### Required work
Scan the entries below. List each line with "Atlanta".

### Data to use

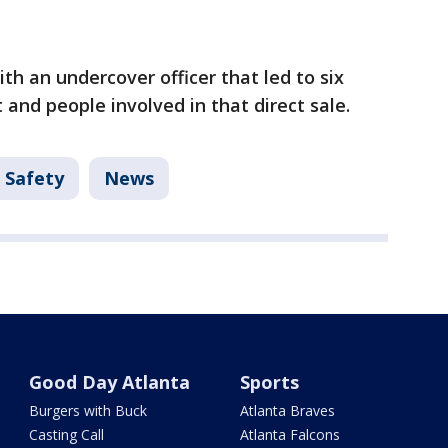
th an undercover officer that led to six
and people involved in that direct sale.
 Safety
News
Good Day Atlanta
Sports
Burgers with Buck
Atlanta Braves
Casting Call
Atlanta Falcons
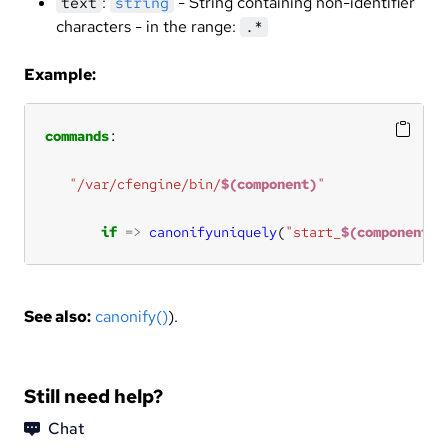
:
- String containing non-identifier
text
string
characters - in the range:
.*
Example:
commands
"/var/cfengine/bin/
$(component)
"
if
=>
canonifyuniquely
(
"start_
$(component)
"
See also:
canonify()
).
Still need help?
Chat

### Answer section
Good Day Atlanta
Atlanta Braves
Atlanta Falcons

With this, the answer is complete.